_AIM OF THE TASK:_ When you reach the records, transcribe all of them exactly.

(Collected data)

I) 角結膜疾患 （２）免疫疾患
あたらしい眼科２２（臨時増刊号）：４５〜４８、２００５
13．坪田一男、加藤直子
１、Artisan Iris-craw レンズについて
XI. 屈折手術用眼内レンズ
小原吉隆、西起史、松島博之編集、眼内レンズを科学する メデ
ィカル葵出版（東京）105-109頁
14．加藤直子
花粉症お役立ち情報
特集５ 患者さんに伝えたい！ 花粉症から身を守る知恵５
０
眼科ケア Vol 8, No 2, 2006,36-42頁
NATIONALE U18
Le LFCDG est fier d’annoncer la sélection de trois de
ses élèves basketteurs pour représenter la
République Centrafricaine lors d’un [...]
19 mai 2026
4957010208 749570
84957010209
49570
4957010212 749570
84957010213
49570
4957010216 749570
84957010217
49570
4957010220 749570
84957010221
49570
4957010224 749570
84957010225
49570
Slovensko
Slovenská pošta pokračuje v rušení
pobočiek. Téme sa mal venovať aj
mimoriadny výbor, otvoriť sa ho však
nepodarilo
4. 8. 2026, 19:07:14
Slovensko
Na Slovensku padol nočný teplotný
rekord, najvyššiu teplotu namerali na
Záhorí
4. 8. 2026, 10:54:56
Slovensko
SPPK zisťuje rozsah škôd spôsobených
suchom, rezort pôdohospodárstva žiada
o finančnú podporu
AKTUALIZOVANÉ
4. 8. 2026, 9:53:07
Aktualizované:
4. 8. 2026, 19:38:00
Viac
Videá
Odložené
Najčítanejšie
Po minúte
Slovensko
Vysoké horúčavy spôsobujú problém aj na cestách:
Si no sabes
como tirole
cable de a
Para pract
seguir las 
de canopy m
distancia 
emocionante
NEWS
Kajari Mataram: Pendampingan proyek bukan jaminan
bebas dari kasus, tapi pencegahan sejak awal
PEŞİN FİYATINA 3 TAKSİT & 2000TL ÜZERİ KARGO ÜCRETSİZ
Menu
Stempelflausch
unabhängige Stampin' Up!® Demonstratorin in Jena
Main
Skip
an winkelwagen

_RESULT OF THE EXERCISE:_
I) 角結膜疾患 （２）免疫疾患
あたらしい眼科２２（臨時増刊号）：４５〜４８、２００５
13．坪田一男、加藤直子
１、Artisan Iris-craw レンズについて
XI. 屈折手術用眼内レンズ
小原吉隆、西起史、松島博之編集、眼内レンズを科学する メデ
ィカル葵出版（東京）105-109頁
14．加藤直子
花粉症お役立ち情報
特集５ 患者さんに伝えたい！ 花粉症から身を守る知恵５
０
眼科ケア Vol 8, No 2, 2006,36-42頁
NATIONALE U18
Le LFCDG est fier d’annoncer la sélection de trois de
ses élèves basketteurs pour représenter la
République Centrafricaine lors d’un [...]
19 mai 2026
4957010208 749570
84957010209
49570
4957010212 749570
84957010213
49570
4957010216 749570
84957010217
49570
4957010220 749570
84957010221
49570
4957010224 749570
84957010225
49570
Slovensko
Slovenská pošta pokračuje v rušení
pobočiek. Téme sa mal venovať aj
mimoriadny výbor, otvoriť sa ho však
nepodarilo
4. 8. 2026, 19:07:14
Slovensko
Na Slovensku padol nočný teplotný
rekord, najvyššiu teplotu namerali na
Záhorí
4. 8. 2026, 10:54:56
Slovensko
SPPK zisťuje rozsah škôd spôsobených
suchom, rezort pôdohospodárstva žiada
o finančnú podporu
AKTUALIZOVANÉ
4. 8. 2026, 9:53:07
Aktualizované:
4. 8. 2026, 19:38:00
Viac
Videá
Odložené
Najčítanejšie
Po minúte
Slovensko
Vysoké horúčavy spôsobujú problém aj na cestách:
Si no sabes
como tirole
cable de a
Para pract
seguir las 
de canopy m
distancia 
emocionante
NEWS
Kajari Mataram: Pendampingan proyek bukan jaminan
bebas dari kasus, tapi pencegahan sejak awal
PEŞİN FİYATINA 3 TAKSİT & 2000TL ÜZERİ KARGO ÜCRETSİZ
Menu
Stempelflausch
unabhängige Stampin' Up!® Demonstratorin in Jena
Main
Skip
an winkelwagen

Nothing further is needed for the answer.